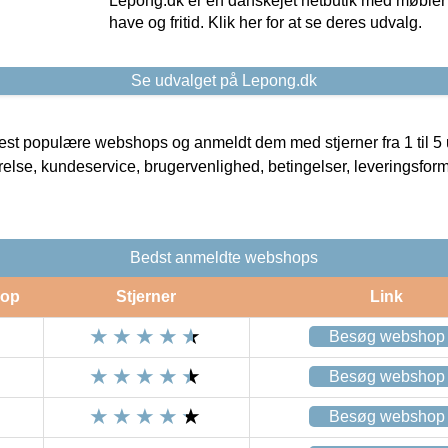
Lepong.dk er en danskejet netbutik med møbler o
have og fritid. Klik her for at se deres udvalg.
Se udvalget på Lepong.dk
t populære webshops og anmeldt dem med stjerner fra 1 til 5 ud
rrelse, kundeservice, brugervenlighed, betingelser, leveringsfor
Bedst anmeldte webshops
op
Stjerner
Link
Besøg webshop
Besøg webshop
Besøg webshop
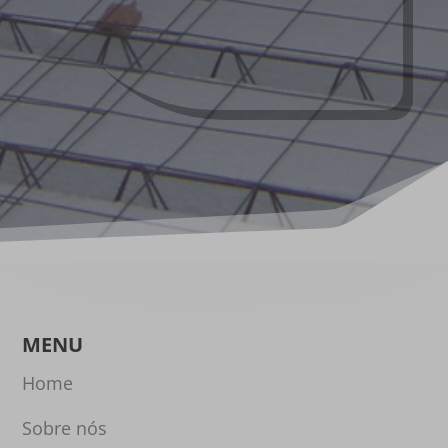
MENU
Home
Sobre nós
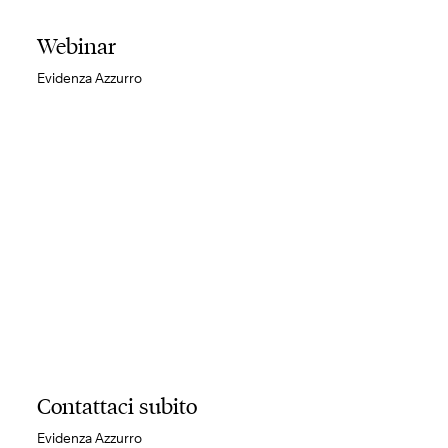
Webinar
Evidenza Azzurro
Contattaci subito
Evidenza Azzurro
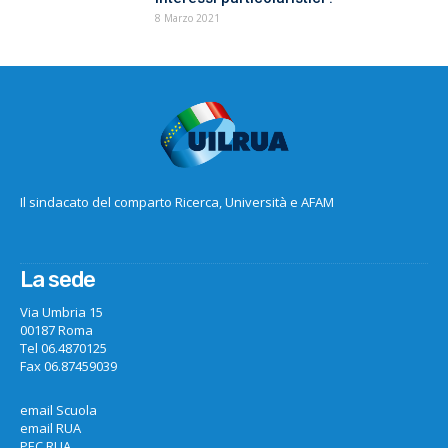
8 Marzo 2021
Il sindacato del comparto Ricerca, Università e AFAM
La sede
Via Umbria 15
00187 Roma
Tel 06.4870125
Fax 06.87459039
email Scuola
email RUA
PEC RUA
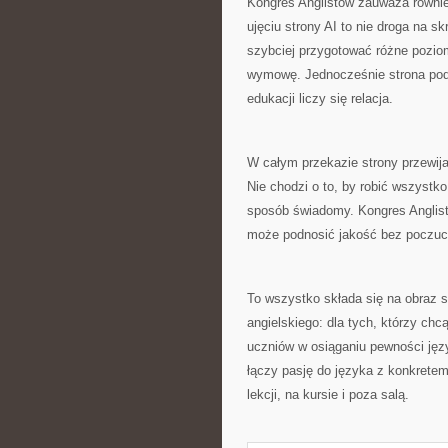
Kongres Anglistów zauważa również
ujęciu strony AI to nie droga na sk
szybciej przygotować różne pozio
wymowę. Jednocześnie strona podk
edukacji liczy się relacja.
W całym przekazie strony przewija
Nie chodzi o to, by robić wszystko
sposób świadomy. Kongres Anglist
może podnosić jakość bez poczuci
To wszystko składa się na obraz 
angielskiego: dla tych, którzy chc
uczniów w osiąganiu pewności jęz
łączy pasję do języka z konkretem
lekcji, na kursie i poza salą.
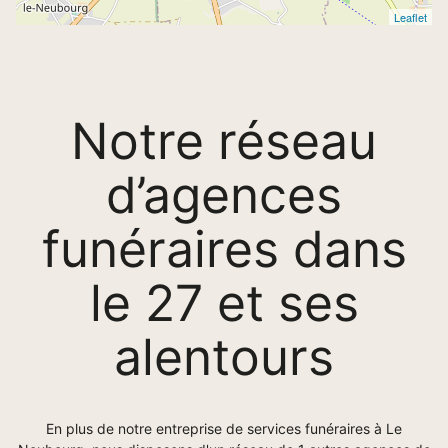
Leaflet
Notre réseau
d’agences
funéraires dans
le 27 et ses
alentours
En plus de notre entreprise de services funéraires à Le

**WORK ORDER**
Exclude the pictures from the copy. Retype exactly the lines running from the one containing "uczniów w osiąganiu pewności jęz" through the last line of the listing.

**RESULT OF THIS EXERCISE**
uczniów w osiąganiu pewności jęz
łączy pasję do języka z konkretem
lekcji, na kursie i poza salą.
Leaflet
Notre réseau
d’agences
funéraires dans
le 27 et ses
alentours
En plus de notre entreprise de services funéraires à Le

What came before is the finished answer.